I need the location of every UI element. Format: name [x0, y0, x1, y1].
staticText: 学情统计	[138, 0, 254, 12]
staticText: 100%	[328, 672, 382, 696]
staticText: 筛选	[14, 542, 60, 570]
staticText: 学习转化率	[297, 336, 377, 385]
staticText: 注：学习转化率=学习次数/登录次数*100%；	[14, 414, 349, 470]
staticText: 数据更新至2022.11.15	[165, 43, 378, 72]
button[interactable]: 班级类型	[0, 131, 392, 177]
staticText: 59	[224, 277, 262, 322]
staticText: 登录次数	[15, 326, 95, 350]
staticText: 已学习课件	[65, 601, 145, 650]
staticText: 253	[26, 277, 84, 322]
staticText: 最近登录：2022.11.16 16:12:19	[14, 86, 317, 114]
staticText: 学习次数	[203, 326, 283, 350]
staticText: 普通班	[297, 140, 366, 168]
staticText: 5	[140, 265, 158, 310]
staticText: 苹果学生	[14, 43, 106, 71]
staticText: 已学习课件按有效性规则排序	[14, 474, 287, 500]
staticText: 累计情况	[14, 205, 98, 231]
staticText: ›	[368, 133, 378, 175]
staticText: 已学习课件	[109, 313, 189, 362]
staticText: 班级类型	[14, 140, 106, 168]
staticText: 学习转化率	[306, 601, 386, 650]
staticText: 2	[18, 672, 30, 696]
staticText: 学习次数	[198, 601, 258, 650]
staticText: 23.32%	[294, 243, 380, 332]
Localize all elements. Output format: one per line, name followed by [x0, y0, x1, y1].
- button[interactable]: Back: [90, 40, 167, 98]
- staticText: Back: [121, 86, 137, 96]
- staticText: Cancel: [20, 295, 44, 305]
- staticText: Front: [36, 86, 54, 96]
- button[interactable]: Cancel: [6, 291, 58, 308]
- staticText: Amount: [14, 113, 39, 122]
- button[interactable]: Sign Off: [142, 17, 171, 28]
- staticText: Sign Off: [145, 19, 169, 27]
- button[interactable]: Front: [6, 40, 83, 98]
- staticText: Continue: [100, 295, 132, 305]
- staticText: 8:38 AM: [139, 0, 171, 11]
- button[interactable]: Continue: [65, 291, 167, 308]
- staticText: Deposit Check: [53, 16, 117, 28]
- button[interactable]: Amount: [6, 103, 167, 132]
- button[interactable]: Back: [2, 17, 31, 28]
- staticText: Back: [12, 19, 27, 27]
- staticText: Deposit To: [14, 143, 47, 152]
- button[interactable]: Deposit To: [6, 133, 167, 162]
★ ★ ★
Exercise ->
Only the number of lines in the data that hold "学习转化率" should be stated.

Exercise output ->
3